TASK PROMPT: Copy each line in the data below that contains the word "constants".

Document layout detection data
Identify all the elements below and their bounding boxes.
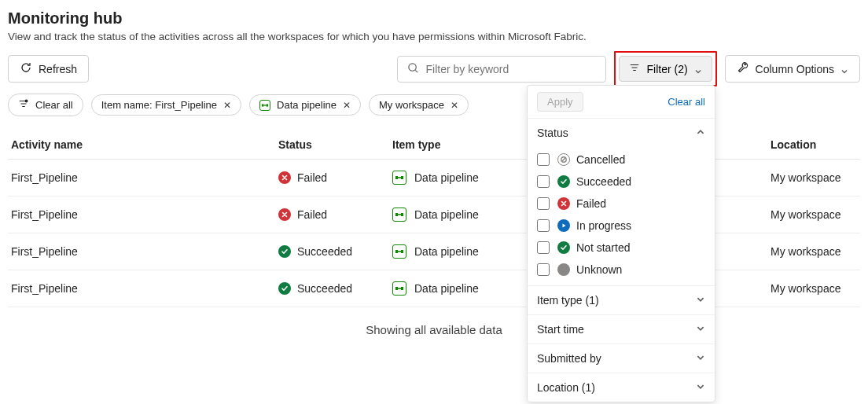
search-input-wrap[interactable] bbox=[397, 56, 606, 83]
search-icon bbox=[407, 62, 419, 76]
chip-label: My workspace bbox=[379, 99, 444, 111]
pipeline-icon bbox=[392, 244, 406, 259]
search-input[interactable] bbox=[425, 63, 596, 75]
filter-option-label: Unknown bbox=[576, 263, 622, 276]
filter-option-unknown[interactable]: Unknown bbox=[528, 259, 715, 281]
chip-label: Data pipeline bbox=[277, 99, 337, 111]
cell-status: Failed bbox=[275, 160, 389, 196]
refresh-icon bbox=[20, 61, 32, 76]
svg-rect-11 bbox=[395, 250, 398, 253]
status-failed-icon bbox=[557, 197, 570, 210]
refresh-button[interactable]: Refresh bbox=[8, 55, 89, 83]
col-activity-name[interactable]: Activity name bbox=[8, 130, 275, 160]
svg-rect-4 bbox=[263, 105, 266, 105]
checkbox[interactable] bbox=[537, 219, 550, 232]
chevron-down-icon bbox=[694, 65, 702, 73]
filter-section-status[interactable]: Status bbox=[528, 119, 715, 147]
cell-activity: First_Pipeline bbox=[8, 160, 275, 196]
filter-section-start-time[interactable]: Start time bbox=[528, 314, 715, 343]
checkbox[interactable] bbox=[537, 197, 550, 210]
itemtype-text: Data pipeline bbox=[414, 171, 479, 184]
filter-option-label: In progress bbox=[576, 219, 631, 232]
checkbox[interactable] bbox=[537, 263, 550, 276]
svg-rect-10 bbox=[398, 214, 401, 215]
filter-button[interactable]: Filter (2) bbox=[619, 56, 712, 82]
apply-button[interactable]: Apply bbox=[537, 92, 583, 112]
filter-option-succeeded[interactable]: Succeeded bbox=[528, 171, 715, 193]
itemtype-text: Data pipeline bbox=[414, 282, 479, 295]
filter-option-failed[interactable]: Failed bbox=[528, 193, 715, 215]
chip-item-name[interactable]: Item name: First_Pipeline ✕ bbox=[91, 94, 241, 116]
table-row[interactable]: First_Pipeline Succeeded Data pipeline 3… bbox=[8, 233, 860, 270]
filter-section-item-type-1[interactable]: Item type (1) bbox=[528, 285, 715, 314]
close-icon[interactable]: ✕ bbox=[343, 100, 351, 111]
svg-rect-9 bbox=[401, 213, 403, 216]
pipeline-icon bbox=[392, 281, 406, 296]
page-title: Monitoring hub bbox=[8, 9, 860, 28]
status-text: Succeeded bbox=[297, 282, 352, 295]
filter-label: Filter (2) bbox=[646, 63, 687, 75]
cell-status: Failed bbox=[275, 196, 389, 233]
status-inprogress-icon bbox=[557, 219, 570, 232]
clear-all-chip[interactable]: Clear all bbox=[8, 94, 83, 116]
pipeline-icon bbox=[392, 208, 406, 222]
filter-chips: Clear all Item name: First_Pipeline ✕ Da… bbox=[8, 94, 860, 116]
itemtype-text: Data pipeline bbox=[414, 245, 479, 258]
column-options-label: Column Options bbox=[756, 63, 834, 75]
filter-section-label: Item type (1) bbox=[537, 294, 599, 307]
table-row[interactable]: First_Pipeline Failed Data pipeline 4:15… bbox=[8, 196, 860, 233]
clear-all-link[interactable]: Clear all bbox=[668, 96, 705, 108]
itemtype-text: Data pipeline bbox=[414, 208, 479, 221]
checkbox[interactable] bbox=[537, 175, 550, 188]
filter-section-submitted-by[interactable]: Submitted by bbox=[528, 343, 715, 362]
col-status[interactable]: Status bbox=[275, 130, 389, 160]
chip-my-workspace[interactable]: My workspace ✕ bbox=[369, 94, 469, 116]
filter-option-label: Succeeded bbox=[576, 175, 631, 188]
svg-point-0 bbox=[409, 63, 416, 70]
refresh-label: Refresh bbox=[39, 63, 77, 75]
cell-activity: First_Pipeline bbox=[8, 196, 275, 233]
filter-option-notstarted[interactable]: Not started bbox=[528, 237, 715, 259]
cell-status: Succeeded bbox=[275, 233, 389, 270]
table-row[interactable]: First_Pipeline Failed Data pipeline 3:40… bbox=[8, 160, 860, 196]
filter-section-label: Status bbox=[537, 127, 568, 139]
status-notstarted-icon bbox=[557, 241, 570, 254]
activities-table: Activity name Status Item type Start tim… bbox=[8, 130, 860, 307]
status-text: Failed bbox=[297, 171, 327, 184]
filter-option-label: Not started bbox=[576, 241, 630, 254]
checkbox[interactable] bbox=[537, 241, 550, 254]
col-item-type[interactable]: Item type bbox=[389, 130, 531, 160]
column-options-button[interactable]: Column Options bbox=[725, 55, 860, 83]
col-location[interactable]: Location bbox=[739, 130, 860, 160]
svg-rect-6 bbox=[401, 176, 403, 179]
svg-point-1 bbox=[25, 100, 28, 103]
close-icon[interactable]: ✕ bbox=[451, 100, 458, 111]
svg-rect-3 bbox=[267, 104, 268, 106]
filter-option-inprogress[interactable]: In progress bbox=[528, 215, 715, 237]
filter-icon bbox=[629, 62, 640, 75]
chip-data-pipeline[interactable]: Data pipeline ✕ bbox=[249, 94, 361, 116]
svg-rect-5 bbox=[395, 176, 398, 179]
clear-all-label: Clear all bbox=[35, 99, 73, 111]
cell-location: My workspace bbox=[739, 233, 860, 270]
filter-button-highlight: Filter (2) bbox=[614, 51, 716, 86]
close-icon[interactable]: ✕ bbox=[223, 100, 231, 111]
chevron-up-icon bbox=[696, 127, 705, 139]
status-text: Failed bbox=[297, 208, 327, 221]
svg-rect-13 bbox=[398, 251, 401, 252]
cell-itemtype: Data pipeline bbox=[389, 196, 531, 233]
chevron-down-icon bbox=[696, 323, 705, 336]
cell-itemtype: Data pipeline bbox=[389, 160, 531, 196]
table-row[interactable]: First_Pipeline Succeeded Data pipeline 6… bbox=[8, 270, 860, 307]
filter-panel: Apply Clear all Status Cancelled Succeed… bbox=[527, 85, 715, 362]
cell-location: My workspace bbox=[739, 196, 860, 233]
status-cancelled-icon bbox=[557, 153, 570, 166]
page-subtitle: View and track the status of the activit… bbox=[8, 31, 860, 42]
checkbox[interactable] bbox=[537, 153, 550, 166]
filter-option-cancelled[interactable]: Cancelled bbox=[528, 149, 715, 171]
cell-itemtype: Data pipeline bbox=[389, 233, 531, 270]
footer-message: Showing all available data bbox=[8, 307, 860, 352]
status-failed-icon bbox=[278, 208, 291, 221]
status-succeeded-icon bbox=[278, 245, 291, 258]
chevron-down-icon bbox=[696, 294, 705, 307]
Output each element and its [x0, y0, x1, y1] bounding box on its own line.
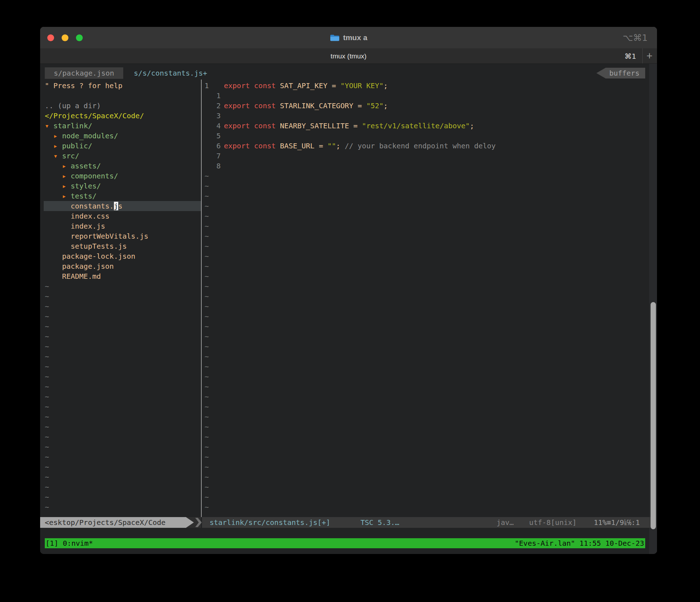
code-line[interactable]: 3 [202, 111, 649, 121]
window-titlebar[interactable]: tmux a ⌥⌘1 [40, 27, 657, 48]
empty-line: ~ [40, 502, 201, 512]
nerdtree-pane[interactable]: " Press ? for help .. (up a dir) </Proje… [40, 81, 201, 512]
tree-item-assets[interactable]: ▸ assets/ [40, 161, 201, 171]
line-number: 6 [203, 141, 221, 151]
line-number: 5 [203, 131, 221, 141]
tabbar-divider [642, 48, 643, 63]
code-line[interactable]: 4export const NEARBY_SATELLITE = "rest/v… [202, 121, 649, 131]
tab-tmux[interactable]: tmux (tmux) [40, 48, 657, 64]
code-line[interactable]: 2export const STARLINK_CATEGORY = "52"; [202, 101, 649, 111]
tree-item-label: src/ [62, 152, 79, 160]
code-line[interactable]: 7 [202, 151, 649, 161]
tilde-marker: ~ [205, 442, 209, 452]
tab-bar: tmux (tmux) ⌘1 + [40, 48, 657, 64]
empty-line: ~ [202, 211, 649, 221]
empty-line: ~ [202, 392, 649, 402]
tree-root-path[interactable]: </Projects/SpaceX/Code/ [40, 111, 201, 121]
tree-item-label: reportWebVitals.js [71, 232, 148, 240]
tilde-marker: ~ [45, 453, 49, 461]
tilde-marker: ~ [45, 312, 49, 321]
tilde-marker: ~ [205, 321, 209, 331]
tilde-marker: ~ [45, 473, 49, 481]
tree-item-package-json[interactable]: package.json [40, 261, 201, 271]
tree-item-label: public/ [62, 142, 92, 150]
tree-up-dir[interactable]: .. (up a dir) [40, 101, 201, 111]
statusline-tsc-version: TSC 5.3.… [360, 518, 399, 527]
tilde-marker: ~ [205, 251, 209, 261]
tilde-marker: ~ [45, 493, 49, 501]
tree-item-readme-md[interactable]: README.md [40, 271, 201, 281]
tree-item-node-modules[interactable]: ▸ node_modules/ [40, 131, 201, 141]
editor-statusline: starlink/src/constants.js[+] TSC 5.3.… j… [202, 517, 652, 528]
empty-line: ~ [40, 432, 201, 442]
tree-item-public[interactable]: ▸ public/ [40, 141, 201, 151]
tree-item-setuptests-js[interactable]: setupTests.js [40, 241, 201, 251]
empty-line: ~ [202, 412, 649, 422]
tree-item-index-js[interactable]: index.js [40, 221, 201, 231]
disclosure-closed-icon[interactable]: ▸ [62, 192, 71, 200]
disclosure-closed-icon[interactable]: ▸ [53, 132, 62, 140]
empty-line: ~ [40, 372, 201, 382]
tmux-status-bar: [1] 0:nvim* "Eves-Air.lan" 11:55 10-Dec-… [45, 538, 645, 548]
code-line[interactable]: 5 [202, 131, 649, 141]
tmux-window-list[interactable]: [1] 0:nvim* [45, 538, 93, 548]
code-line[interactable]: 8 [202, 161, 649, 171]
buffer-tab-constants-js[interactable]: s/s/constants.js+ [134, 69, 207, 77]
empty-line: ~ [202, 251, 649, 261]
tree-item-starlink[interactable]: ▾ starlink/ [40, 121, 201, 131]
tilde-marker: ~ [205, 301, 209, 311]
code-line[interactable]: 6export const BASE_URL = ""; // your bac… [202, 141, 649, 151]
tree-item-src[interactable]: ▾ src/ [40, 151, 201, 161]
disclosure-closed-icon[interactable]: ▸ [53, 142, 62, 150]
window-split-separator[interactable] [201, 80, 202, 517]
tree-item-label: styles/ [71, 182, 101, 190]
line-number: 1 [203, 91, 221, 101]
disclosure-open-icon[interactable]: ▾ [45, 121, 53, 130]
tree-item-tests[interactable]: ▸ tests/ [40, 191, 201, 201]
tilde-marker: ~ [45, 433, 49, 441]
disclosure-open-icon[interactable]: ▾ [53, 152, 62, 160]
tilde-marker: ~ [205, 261, 209, 271]
tilde-marker: ~ [45, 412, 49, 421]
tilde-marker: ~ [205, 392, 209, 402]
disclosure-closed-icon[interactable]: ▸ [62, 172, 71, 180]
tilde-marker: ~ [205, 362, 209, 372]
editor-pane[interactable]: 1export const SAT_API_KEY = "YOUR KEY";1… [202, 81, 649, 512]
tree-item-package-lock-json[interactable]: package-lock.json [40, 251, 201, 261]
tree-item-index-css[interactable]: index.css [40, 211, 201, 221]
empty-line: ~ [202, 291, 649, 301]
proxy-folder-icon[interactable] [330, 34, 340, 42]
empty-line: ~ [202, 362, 649, 372]
vim-cursor: j [114, 202, 118, 210]
tilde-marker: ~ [45, 503, 49, 511]
buffer-tab-package-json[interactable]: s/package.json [45, 67, 123, 79]
tilde-marker: ~ [205, 271, 209, 281]
empty-line: ~ [40, 321, 201, 331]
empty-line: ~ [40, 392, 201, 402]
empty-line: ~ [202, 492, 649, 502]
tilde-marker: ~ [205, 221, 209, 231]
code-line[interactable]: 1 [202, 91, 649, 101]
line-number: 7 [203, 151, 221, 161]
tilde-marker: ~ [45, 483, 49, 491]
chevron-right-icon [195, 518, 202, 527]
disclosure-closed-icon[interactable]: ▸ [62, 162, 71, 170]
empty-line: ~ [40, 442, 201, 452]
code-text: export const SAT_API_KEY = "YOUR KEY"; [224, 81, 388, 91]
empty-line: ~ [202, 221, 649, 231]
tilde-marker: ~ [205, 372, 209, 382]
disclosure-closed-icon[interactable]: ▸ [62, 182, 71, 190]
tilde-marker: ~ [45, 362, 49, 371]
empty-line: ~ [40, 382, 201, 392]
new-tab-button[interactable]: + [644, 48, 655, 64]
tree-item-components[interactable]: ▸ components/ [40, 171, 201, 181]
empty-line: ~ [202, 231, 649, 241]
tilde-marker: ~ [205, 311, 209, 321]
tree-item-styles[interactable]: ▸ styles/ [40, 181, 201, 191]
scrollbar-thumb[interactable] [651, 302, 656, 529]
tilde-marker: ~ [45, 322, 49, 331]
tilde-marker: ~ [45, 332, 49, 341]
tree-item-constants-js[interactable]: constants.js [44, 201, 201, 211]
code-line[interactable]: 1export const SAT_API_KEY = "YOUR KEY"; [202, 81, 649, 91]
tree-item-reportwebvitals-js[interactable]: reportWebVitals.js [40, 231, 201, 241]
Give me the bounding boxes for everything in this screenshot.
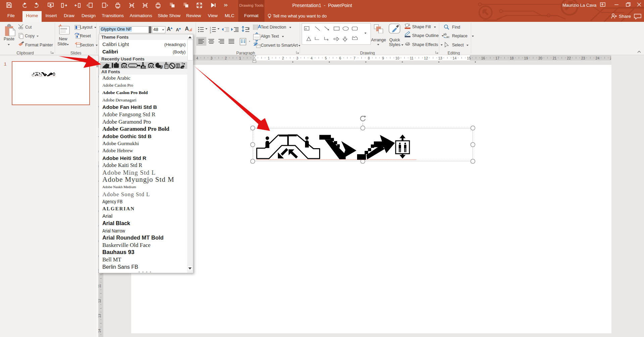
- svg-text:22: 22: [567, 56, 571, 60]
- svg-text:Share: Share: [619, 14, 631, 19]
- svg-text:2: 2: [210, 29, 211, 31]
- svg-text:21: 21: [553, 56, 557, 60]
- svg-text:14: 14: [98, 329, 101, 333]
- svg-text:3: 3: [210, 56, 212, 60]
- svg-text:6: 6: [339, 56, 341, 60]
- svg-text:4: 4: [196, 56, 198, 60]
- svg-text:10: 10: [395, 56, 399, 60]
- svg-text:16: 16: [481, 56, 485, 60]
- svg-text:4: 4: [310, 56, 312, 60]
- svg-text:1: 1: [210, 27, 211, 29]
- svg-text:14: 14: [453, 56, 457, 60]
- svg-text:23: 23: [581, 56, 585, 60]
- svg-text:1: 1: [239, 56, 241, 60]
- svg-text:19: 19: [524, 56, 528, 60]
- svg-text:12: 12: [424, 56, 428, 60]
- svg-text:25: 25: [610, 56, 611, 60]
- svg-text:13: 13: [438, 56, 442, 60]
- svg-text:A: A: [305, 27, 307, 30]
- svg-text:15: 15: [467, 56, 471, 60]
- svg-text:18: 18: [510, 56, 514, 60]
- svg-text:3: 3: [296, 56, 298, 60]
- svg-text:g: g: [160, 64, 163, 69]
- svg-text:3: 3: [210, 31, 211, 34]
- svg-text:11: 11: [410, 56, 413, 60]
- svg-text:8: 8: [368, 56, 370, 60]
- svg-text:13: 13: [98, 314, 101, 318]
- svg-text:20: 20: [538, 56, 542, 60]
- svg-text:2: 2: [282, 56, 284, 60]
- svg-text:9: 9: [382, 56, 384, 60]
- svg-text:ac: ac: [446, 35, 450, 39]
- svg-text:5: 5: [325, 56, 327, 60]
- svg-text:24: 24: [596, 56, 600, 60]
- svg-text:11: 11: [98, 284, 101, 288]
- svg-text:12: 12: [98, 299, 101, 303]
- svg-text:2: 2: [225, 56, 227, 60]
- svg-text:1: 1: [268, 56, 270, 60]
- svg-text:17: 17: [495, 56, 499, 60]
- svg-text:7: 7: [353, 56, 355, 60]
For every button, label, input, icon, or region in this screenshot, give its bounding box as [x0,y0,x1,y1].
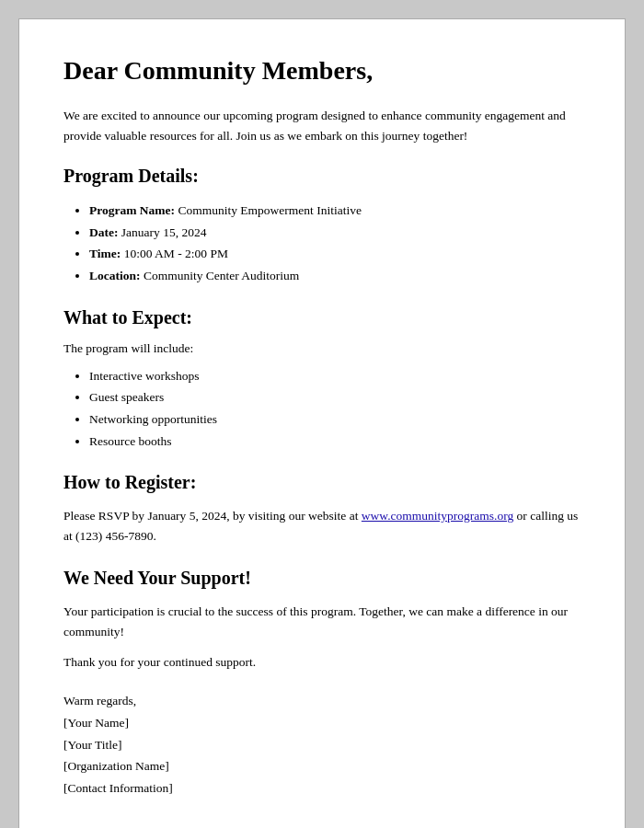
support-section: We Need Your Support! Your participation… [63,568,581,671]
support-paragraph1: Your participation is crucial to the suc… [63,602,581,643]
time-value: 10:00 AM - 2:00 PM [124,247,228,260]
location-value: Community Center Auditorium [144,269,300,282]
program-name-value: Community Empowerment Initiative [178,203,361,217]
what-to-expect-list: Interactive workshops Guest speakers Net… [63,365,581,453]
register-text-before: Please RSVP by January 5, 2024, by visit… [63,509,362,523]
list-item: Networking opportunities [89,408,581,431]
register-text: Please RSVP by January 5, 2024, by visit… [63,506,581,547]
what-to-expect-heading: What to Expect: [63,307,581,328]
signer-org: [Organization Name] [63,755,581,777]
letter-container: Dear Community Members, We are excited t… [18,18,626,828]
register-link[interactable]: www.communityprograms.org [362,509,513,523]
how-to-register-section: How to Register: Please RSVP by January … [63,472,581,547]
date-value: January 15, 2024 [121,225,207,239]
program-details-list: Program Name: Community Empowerment Init… [63,200,581,287]
list-item: Date: January 15, 2024 [89,222,581,244]
list-item: Location: Community Center Auditorium [89,265,581,287]
support-heading: We Need Your Support! [63,568,581,589]
program-name-label: Program Name: [89,203,175,217]
location-label: Location: [89,269,141,282]
date-label: Date: [89,225,118,239]
salutation: Dear Community Members, [63,56,581,86]
signer-name: [Your Name] [63,712,581,734]
thank-you-paragraph: Thank you for your continued support. [63,655,581,670]
program-details-section: Program Details: Program Name: Community… [63,166,581,287]
signature-block: Warm regards, [Your Name] [Your Title] [… [63,690,581,799]
program-details-heading: Program Details: [63,166,581,187]
warm-regards: Warm regards, [63,690,581,712]
signer-title: [Your Title] [63,734,581,756]
list-item: Time: 10:00 AM - 2:00 PM [89,243,581,265]
signer-contact: [Contact Information] [63,777,581,799]
what-to-expect-intro: The program will include: [63,341,581,356]
time-label: Time: [89,247,121,260]
list-item: Interactive workshops [89,365,581,387]
intro-paragraph: We are excited to announce our upcoming … [63,106,581,145]
list-item: Program Name: Community Empowerment Init… [89,200,581,222]
list-item: Guest speakers [89,386,581,408]
list-item: Resource booths [89,431,581,453]
what-to-expect-section: What to Expect: The program will include… [63,307,581,453]
how-to-register-heading: How to Register: [63,472,581,493]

ANSWER SPACE:
editor-statusline: starlink/src/constants.js[+] TSC 5.3.… j… [202, 517, 652, 528]
buffer-tab-constants-js[interactable]: s/s/constants.js+ [134, 69, 207, 77]
tree-item-constants-js[interactable]: constants.js [44, 201, 201, 211]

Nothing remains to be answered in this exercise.